The intermediolateral cell column (IML), located in the lateral horns of the spinal cord segments T1 through L2, contains the cell bodies of sympathetic preganglionic neurons. These neurons are essential for initiating sympathetic responses that regulate vascular tone, cardiac function, and thermoregulation.[14] Injuries occurring at or above the T6 spinal level can result in a complete disruption of sympathetic outflow below the level of the lesion. This leads to a loss of vasomotor tone, systemic vasodilation, impaired thermoregulatory sweating, and significant hypotension—hallmark features of neurogenic shock.[7] Histopathological studies have demonstrated that the degree of preganglionic neuronal loss within the IML correlates with the severity of autonomic dysfunction observed after spinal cord injury.[14] These findings underscore the IML's essential role in maintaining sympathetic integrity and its central involvement in the development of neurogenic shock.

Descending Sympathetic Pathways

Descending autonomic fibers arise primarily from hypothalamic and brainstem nuclei and descend through the spinal cord to reach the IML. These fibers coordinate higher level autonomic functions with spinal circuits.

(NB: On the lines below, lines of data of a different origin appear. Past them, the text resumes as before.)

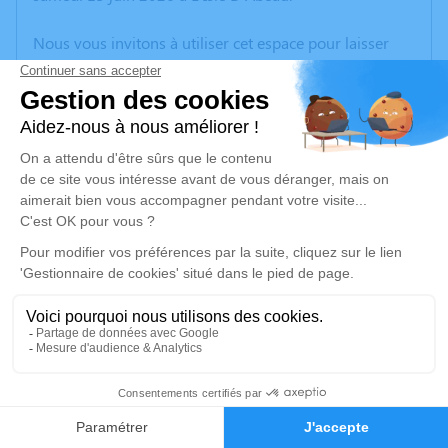
Nous vous invitons à utiliser cet espace pour laisser
vos condoléances, partager des photos souvenirs, une
anecdote ou exprimer vos pensées à travers des
poèmes ou des textes. Cet endroit est un lieu
d'expression dédié à honorer la mémoire de Roger
MARTIN.
Un service de plantation d’arbre hommage est
disponible ici
.
Je rends hommage
Cérémonie
jeudi 18 juin 2026 à 14h30
23
Église Saint-Pierre et Saint-Paul rue de l'Eglise
38080 l'Isle d'Abeau
Faire-part
Hommages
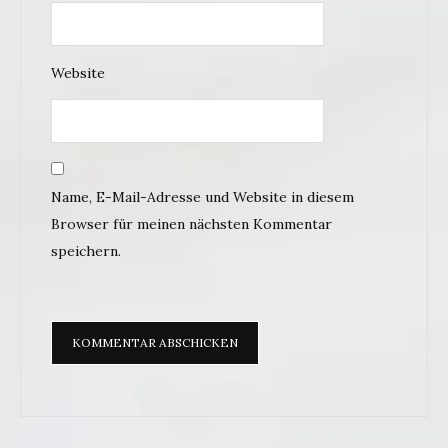
Website
Name, E-Mail-Adresse und Website in diesem
Browser für meinen nächsten Kommentar
speichern.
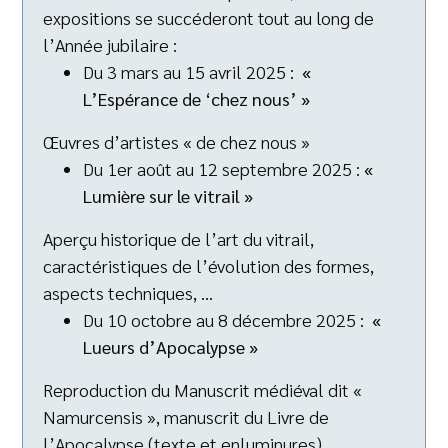
expositions se succéderont tout au long de
l’Année jubilaire :
Du 3 mars au 15 avril 2025 :
«
L’Espérance de ‘chez nous’ »
Œuvres d’artistes « de chez nous »
Du 1er août au 12 septembre 2025 :
«
Lumière sur le vitrail »
Aperçu historique de l’art du vitrail,
caractéristiques de l’évolution des formes,
aspects techniques, …
Du 10 octobre au 8 décembre 2025 :
«
Lueurs d’Apocalypse »
Reproduction du Manuscrit médiéval dit «
Namurcensis », manuscrit du Livre de
l’Apocalypse (texte et enluminures).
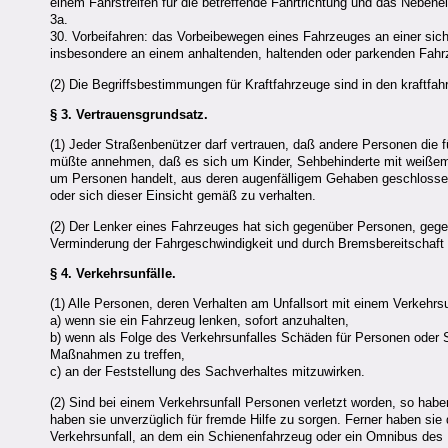
einem Fahrstreifen für die betreffende Fahrtrichtung und das Neben
3a.
30. Vorbeifahren: das Vorbeibewegen eines Fahrzeuges an einer sic
insbesondere an einem anhaltenden, haltenden oder parkenden Fah
(2) Die Begriffsbestimmungen für Kraftfahrzeuge sind in den kraftfahr
§ 3.
Vertrauensgrundsatz.
(1) Jeder Straßenbenützer darf vertrauen, daß andere Personen die 
müßte annehmen, daß es sich um Kinder, Sehbehinderte mit weißem S
um Personen handelt, aus deren augenfälligem Gehaben geschlossen
oder sich dieser Einsicht gemäß zu verhalten.
(2) Der Lenker eines Fahrzeuges hat sich gegenüber Personen, gege
Verminderung der Fahrgeschwindigkeit und durch Bremsbereitschaft 
§ 4.
Verkehrsunfälle.
(1) Alle Personen, deren Verhalten am Unfallsort mit einem Verkeh
a) wenn sie ein Fahrzeug lenken, sofort anzuhalten,
b) wenn als Folge des Verkehrsunfalles Schäden für Personen oder 
Maßnahmen zu treffen,
c) an der Feststellung des Sachverhaltes mitzuwirken.
(2) Sind bei einem Verkehrsunfall Personen verletzt worden, so haben
haben sie unverzüglich für fremde Hilfe zu sorgen. Ferner haben sie 
Verkehrsunfall, an dem ein Schienenfahrzeug oder ein Omnibus des Kr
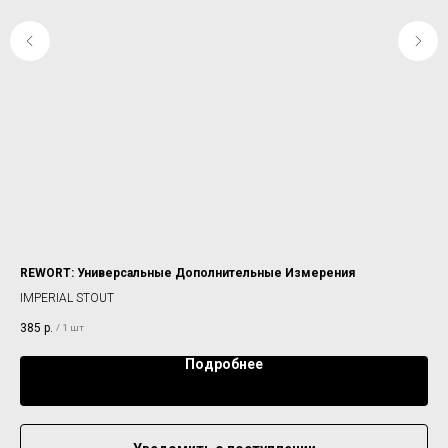
REWORT: Универсальные Дополнительные Измерения
4B
IMPERIAL STOUT
NE 
385
р.
39
/
1 шт
Подробнее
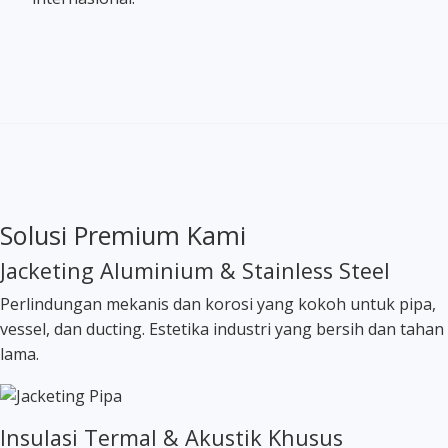
Solusi Premium Kami
Jacketing Aluminium & Stainless Steel
Perlindungan mekanis dan korosi yang kokoh untuk pipa,
vessel, dan ducting. Estetika industri yang bersih dan tahan
lama.
Insulasi Termal & Akustik Khusus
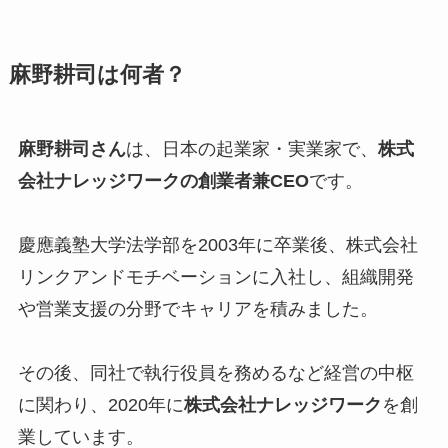
麻野耕司は何者？
麻野耕司さん
は、日本の起業家・実業家で、
株式
会社ナレッジワークの創業者兼CEO
です。
慶應義塾大学法学部を2003年に卒業後、株式会社
リンクアンドモチベーションに入社し、組織開発
や営業支援の分野でキャリアを積みました。
その後、同社で執行役員を務めるなど経営の中枢
に関わり、2020年に
株式会社ナレッジワーク
を創
業しています。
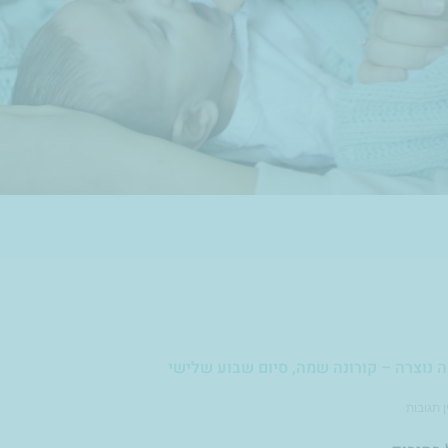
נוצרה – קורונה שמה, סיום שבוע שלישי
ן תגובות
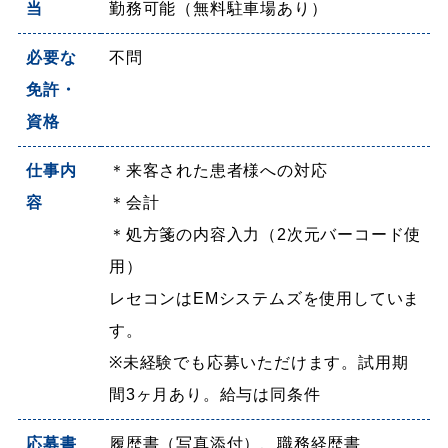
当
勤務可能（無料駐車場あり）
必要な
不問
免許・
資格
仕事内
＊来客された患者様への対応
容
＊会計
＊処方箋の内容入力（2次元バーコード使
用）
レセコンはEMシステムズを使用していま
す。
※未経験でも応募いただけます。試用期
間3ヶ月あり。給与は同条件
応募書
履歴書（写真添付）、職務経歴書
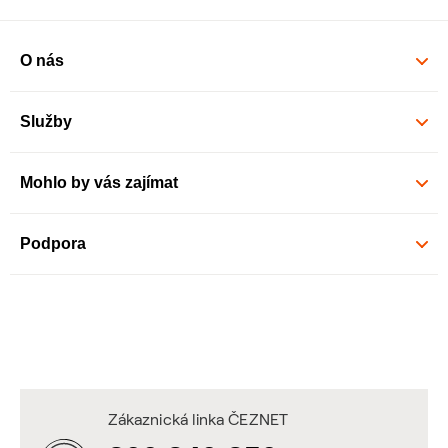
O nás
Služby
Mohlo by vás zajímat
Podpora
Zákaznická linka ČEZNET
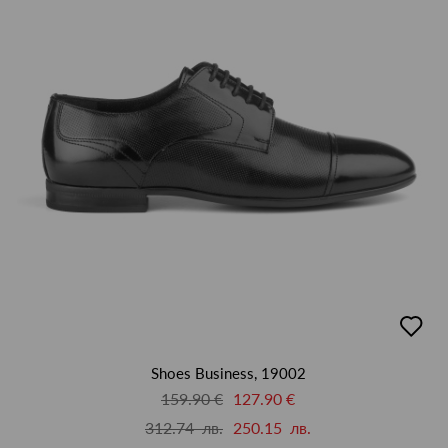
добав
в
люби
Shoes Business, 19002
159.90 €
127.90 €
312.74 лв.
250.15 лв.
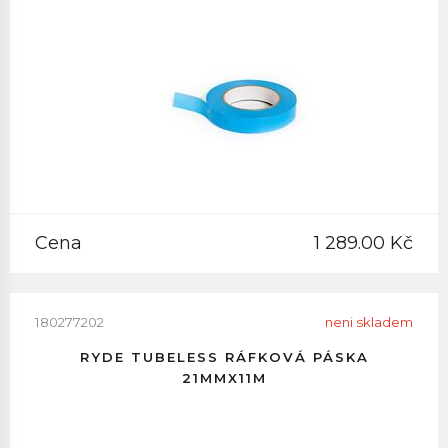
Cena
1 289.00 Kč
180277202
neni skladem
RYDE TUBELESS RÁFKOVÁ PÁSKA
21MMX11M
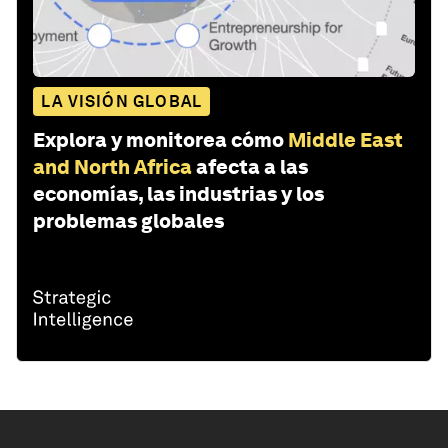
LA VISIÓN GLOBAL
Explora y monitorea cómo
Middle East
and North Africa
afecta a las
economías, las industrias y los
problemas globales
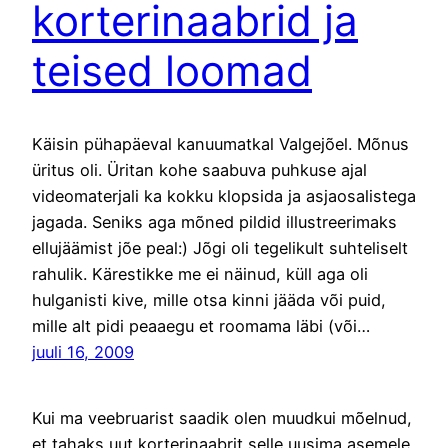
korterinaabrid ja
teised loomad
Käisin pühapäeval kanuumatkal Valgejõel. Mõnus
üritus oli. Üritan kohe saabuva puhkuse ajal
videomaterjali ka kokku klopsida ja asjaosalistega
jagada. Seniks aga mõned pildid illustreerimaks
ellujäämist jõe peal:) Jõgi oli tegelikult suhteliselt
rahulik. Kärestikke me ei näinud, küll aga oli
hulganisti kive, mille otsa kinni jääda või puid,
mille alt pidi peaaegu et roomama läbi (või…
juuli 16, 2009
Kui ma veebruarist saadik olen muudkui mõelnud,
et tahaks uut korterinaabrit selle uusima asemele,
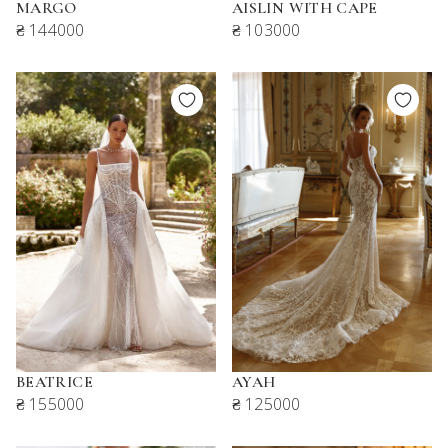
MARGO
AISLIN WITH CAPE
₴ 144000
₴ 103000
BEATRICE
AYAH
₴ 155000
₴ 125000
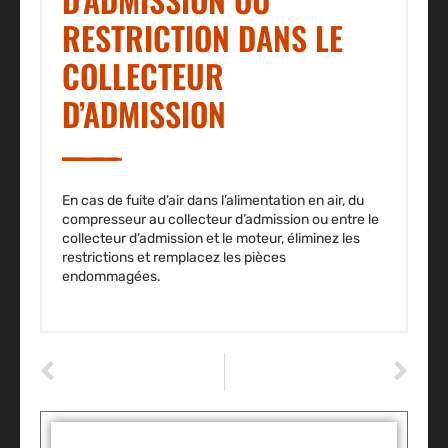
RESTRICTION DANS LE
COLLECTEUR
D’ADMISSION
En cas de fuite d’air dans l’alimentation en air, du
compresseur au collecteur d’admission ou entre le
collecteur d’admission et le moteur, éliminez les
restrictions et remplacez les pièces
endommagées.
ARTICLE PRÉCÉDENT
ARTICLE SUIVANT
Comment tester un relais de pompe à carburant ?
Comment remplacer les roulements de roue sur une Toyota 4Runner ?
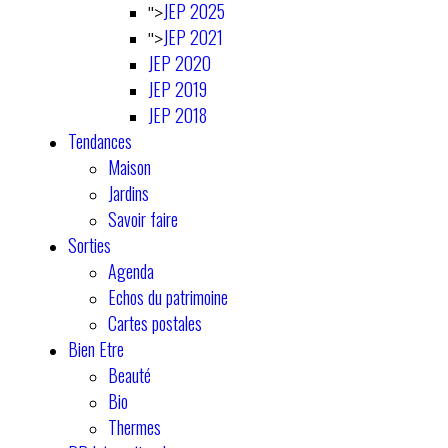
JEP 2025
">
JEP 2021
">
JEP 2020
JEP 2019
JEP 2018
Tendances
Maison
Jardins
Savoir faire
Sorties
Agenda
Echos du patrimoine
Cartes postales
Bien Etre
Beauté
Bio
Thermes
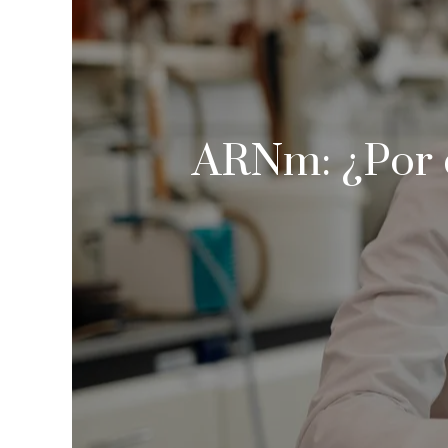
ARNm: ¿Por q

Damage to these descending pathways—whether through traumatic, ischemic, or compressive injury—results in disorganized or absent autonomic regulation.[3] [7] The resulting loss of sympathetic drive contributes to persistent hypotension and impaired compensatory responses to postural changes.[8] Recent advances in neuroimaging, such as diffusion tensor imaging, have revealed microstructural injuries in these pathways even when conventional imaging appears normal, underscoring their critical role in the pathophysiology of neurogenic shock.[15]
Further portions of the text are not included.